• _Task brief_:
Transcribe all of the entries below exactly. Leave out the pictures.

BEGIN Data shown

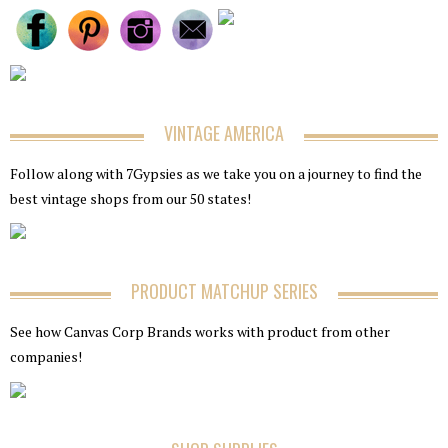
VINTAGE AMERICA
Follow along with 7Gypsies as we take you on a journey to find the
best vintage shops from our 50 states!
PRODUCT MATCHUP SERIES
See how Canvas Corp Brands works with product from other
companies!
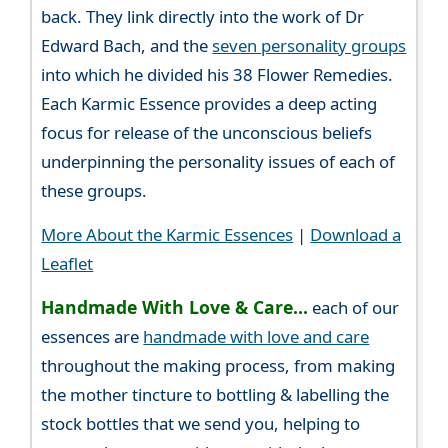
back. They link directly into the work of Dr
Edward Bach, and the
seven personality groups
into which he divided his 38 Flower Remedies.
Each Karmic Essence provides a deep acting
focus for release of the unconscious beliefs
underpinning the personality issues of each of
these groups.
More About the Karmic Essences
|
Download a
Leaflet
Handmade With Love & Care...
each of our
essences are
handmade with love and care
throughout the making process, from making
the mother tincture to bottling & labelling the
stock bottles that we send you, helping to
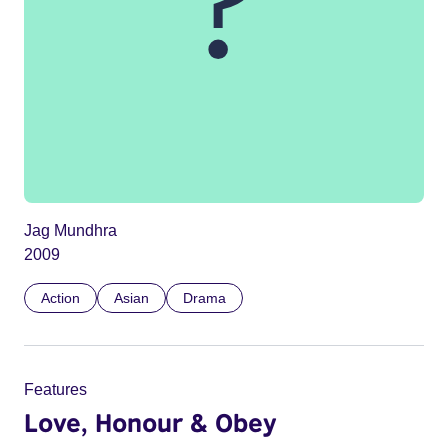
Jag Mundhra
2009
Action
Asian
Drama
Features
Love, Honour & Obey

END Data shown

• _Response to the task_:
VINTAGE AMERICA
Follow along with 7Gypsies as we take you on a journey to find the
best vintage shops from our 50 states!
PRODUCT MATCHUP SERIES
See how Canvas Corp Brands works with product from other
companies!
back. They link directly into the work of Dr
Edward Bach, and the
seven personality groups
into which he divided his 38 Flower Remedies.
Each Karmic Essence provides a deep acting
focus for release of the unconscious beliefs
underpinning the personality issues of each of
these groups.
More About the Karmic Essences
|
Download a
Leaflet
Handmade With Love & Care...
each of our
essences are
handmade with love and care
throughout the making process, from making
the mother tincture to bottling & labelling the
stock bottles that we send you, helping to
Jag Mundhra
2009
Action
Asian
Drama
Features
Love, Honour & Obey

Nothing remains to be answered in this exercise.